95% confidence level? Watch your language! March 18, 2007Posted by dorigo in mathematics, physics, science.
The lingo of particle physicists is a dangerous thing, liable to backfire. While standard expressions like “we exclude the production of a Higgs boson with a mass lower than 114.4 GeV at 95% confidence level” allow high-energy physicists to communicate easily and share information quickly, by-standers should not have to listen to that language, since they only get the impression that their chances of really understanding the issue are zilch.
The problem is that it is quite hard for a scientist to translate in real time from lingo to English. One frequently forgets how hard it is for outsiders to follow an explanation, and slips occur quite often.

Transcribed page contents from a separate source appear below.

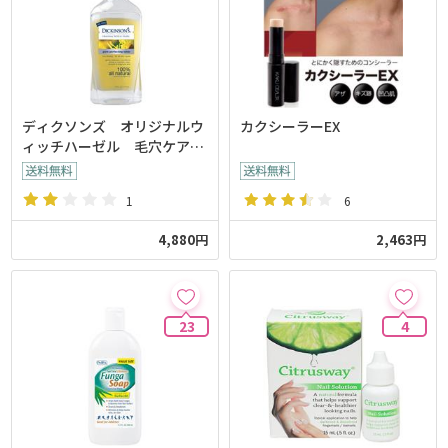
ディクソンズ オリジナルウ
カクシーラーEX
ィッチハーゼル 毛穴ケアト
ナー
1
6
4,880円
2,463円
23
4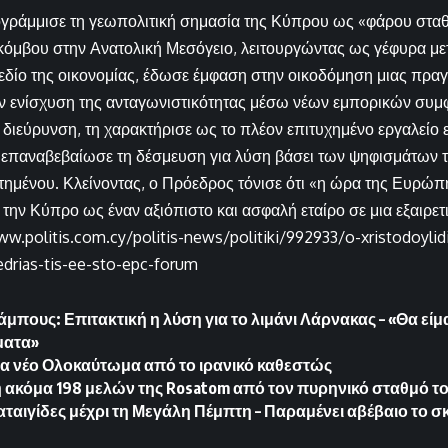
γράμμισε τη γεωπολιτική σημασία της Κύπρου ως «φάρου σταθ
κόμβου στην Ανατολική Μεσόγειο, λειτουργώντας ως γέφυρα μ
εδίο της οικονομίας, έδωσε έμφαση στην οικοδόμηση μιας πραγ
ν ενίσχυση της ανταγωνιστικότητας μέσω νέων εμπορικών συμ
 διεύρυνση, τη χαρακτήρισε ως το πλέον επιτυχημένο εργαλείο 
 επαναβεβαίωσε τη δέσμευση για λύση βάσει των ψηφισμάτων 
ημένου. Κλείνοντας, ο Πρόεδρος τόνισε ότι «η ώρα της Ευρώπη
την Κύπρο ως έναν αξιόπιστο και ασφαλή εταίρο σε μια εξαιρετ
ww.politis.com.cy/politis-news/politiki/992933/o-xristodoylid
oedrias-tis-ee-sto-epc-forum
μπους: Επιτακτική η λύση για το λιμάνι Λάρνακας – «Θα είμ
ματα»
ένα νέο Ολοκαύτωμα από το ιρανικό καθεστώς
ακόμα 198 μελών της Rosatom από τον πυρηνικό σταθμό τ
αταιγίδες μέχρι τη Μεγάλη Πέμπτη – Παραμένει αβέβαιο το σκ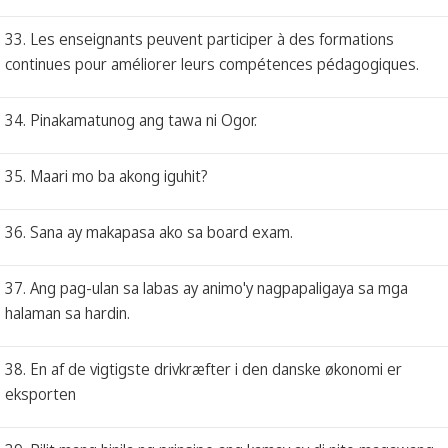
33. Les enseignants peuvent participer à des formations
continues pour améliorer leurs compétences pédagogiques.
34. Pinakamatunog ang tawa ni Ogor.
35. Maari mo ba akong iguhit?
36. Sana ay makapasa ako sa board exam.
37. Ang pag-ulan sa labas ay animo'y nagpapaligaya sa mga
halaman sa hardin.
38. En af de vigtigste drivkræfter i den danske økonomi er
eksporten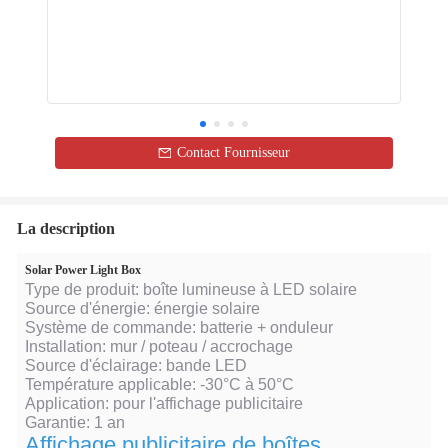
Contact Fournisseur
La description
Solar Power Light Box
Type de produit: boîte lumineuse à LED solaire
Source d'énergie: énergie solaire
Système de commande: batterie + onduleur
Installation: mur / poteau / accrochage
Source d'éclairage: bande LED
Température applicable: -30°C à 50°C
Application: pour l'affichage publicitaire
Garantie: 1 an
Affichage publicitaire de boîtes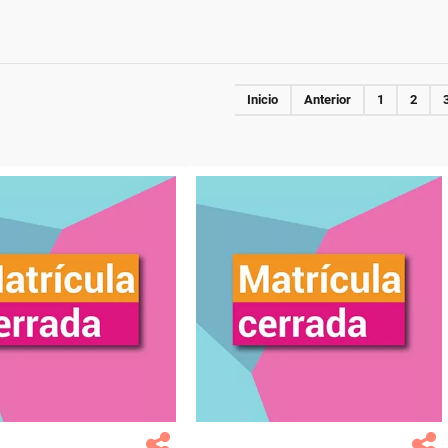
Inicio
Anterior
1
2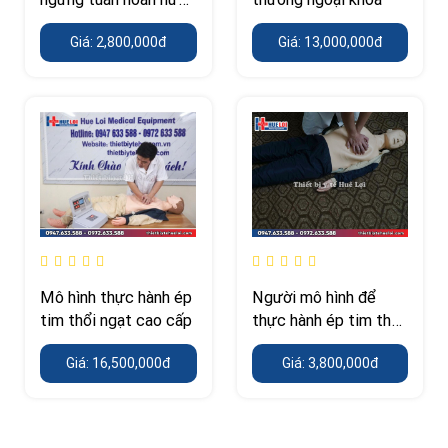
người cơ bản
Giá: 2,800,000đ
Giá: 13,000,000đ
Mô hình thực hành ép
Người mô hình để
tim thổi ngạt cao cấp
thực hành ép tim thổi
ngạt 170cm
Giá: 16,500,000đ
Giá: 3,800,000đ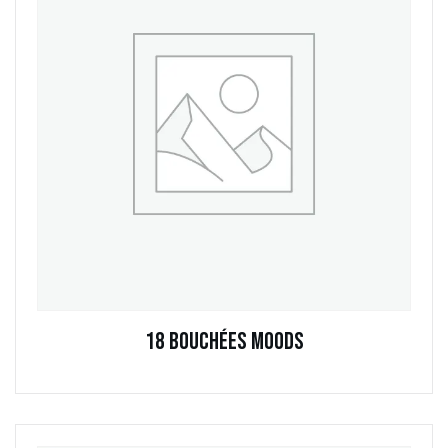
18 Bouchées Moods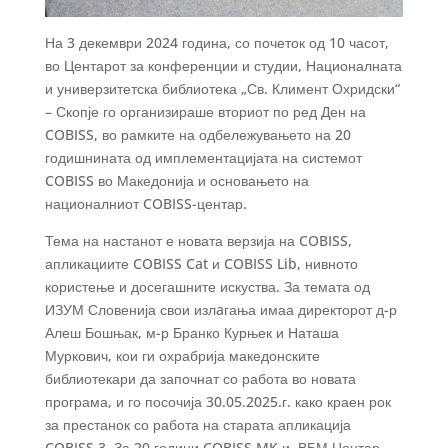
На 3 декември 2024 година, со почеток од 10 часот,
во Центарот за конференции и студии, Националната
и универзитетска библиотека „Св. Климент Охридски“
– Скопје го организираше вториот по ред Ден на
COBISS, во рамките на одбележувањето на 20
годишнината од имплементацијата на системот
COBISS во Македонија и основањето на
националниот COBISS-центар.
Тема на настанот е новата верзија на COBISS,
апликациите COBISS Cat и COBISS Lib, нивното
користење и досегашните искуства. За темата од
ИЗУМ Словенија свои излaгања имаа директорот д-р
Алеш Бошњак, м-р Бранко Курњек и Наташа
Муркович, кои ги охрабрија македонските
библиотекари да започнат со работа во новата
програма, и го посочија 30.05.2025.г. како краен рок
за престанок со работа на старата апликација
COBISS 3. За 20 години COBISS.MK и ВБМ Центар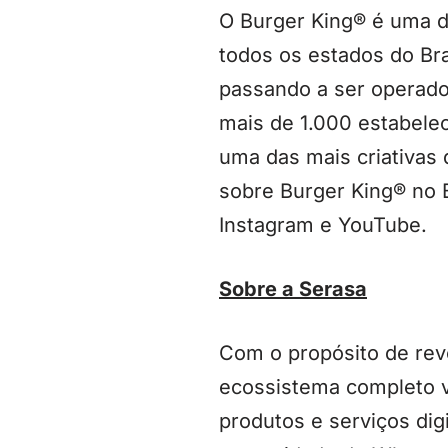
O Burger King® é uma d
todos os estados do Bra
passando a ser operado
mais de 1.000 estabelec
uma das mais criativas
sobre Burger King® no 
Instagram e YouTube.
Sobre a Serasa
Com o propósito de revo
ecossistema completo v
produtos e serviços dig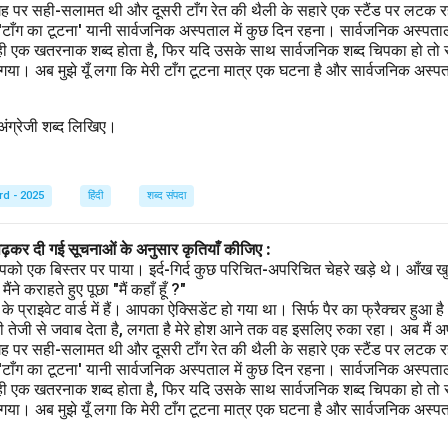
गह पर सही-सलामत थी और दूसरी टाँग रेत की थैली के सहारे एक स्टैंड पर लटक रही
 'टाँग का टूटना' यानी सार्वजनिक अस्पताल में कुछ दिन रहना। सार्वजनिक अस्पता
ही एक खतरनाक शब्द होता है, फिर यदि उसके साथ सार्वजनिक शब्द चिपका हो तो स
ा। अब मुझे यूँ लगा कि मेरी टाँग टूटना मात्र एक घटना है और सार्वजनिक अस्पताल
त अंग्रेजी शब्द लिखिए।
rd - 2025
हिंदी
शब्द संपदा
पढ़कर दी गई सूचनाओं के अनुसार कृतियाँ कीजिए :
पको एक बिस्तर पर पाया। इर्द-गिर्द कुछ परिचित-अपरिचित चेहरे खड़े थे। आँख खु
ने कराहते हुए पूछा "मैं कहाँ हूँ ?"
प्राइवेट वार्ड में हैं। आपका ऐक्सिडेंट हो गया था। सिर्फ पैर का फ्रैक्चर हुआ 
 तेजी से जवाब देता है, लगता है मेरे होश आने तक वह इसलिए रुका रहा। अब मैं अ
गह पर सही-सलामत थी और दूसरी टाँग रेत की थैली के सहारे एक स्टैंड पर लटक रही
 'टाँग का टूटना' यानी सार्वजनिक अस्पताल में कुछ दिन रहना। सार्वजनिक अस्पता
ही एक खतरनाक शब्द होता है, फिर यदि उसके साथ सार्वजनिक शब्द चिपका हो तो स
ा। अब मुझे यूँ लगा कि मेरी टाँग टूटना मात्र एक घटना है और सार्वजनिक अस्पताल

Take the sentence quoted at the beginning above: what does it really mean, 95% confidence level ? Mind you, there is a reason to try and explain it: the searches of the Standard Model Higgs boson are in full swing at the Tevatron, and the LHC will soon join -and rapidly take over. And things as of now revolve around the meaning of those words.
In fact, if we want to discuss the existing information on the mass of the Higgs we are left with two things: the fixed lower limit set with direct searches by the LEP II experiments –M(higgs)>114.4 GeV, at 95% Confidence Level, that is – and the indirect upper limit from global electroweak fits, which moves around as more precise measurements of top and W masses are produced. The upper limit is now sitting at M(higgs)<144 GeV (again, at 95% CL), and it has gotten there by a continuous decrease as more data was included during the last year.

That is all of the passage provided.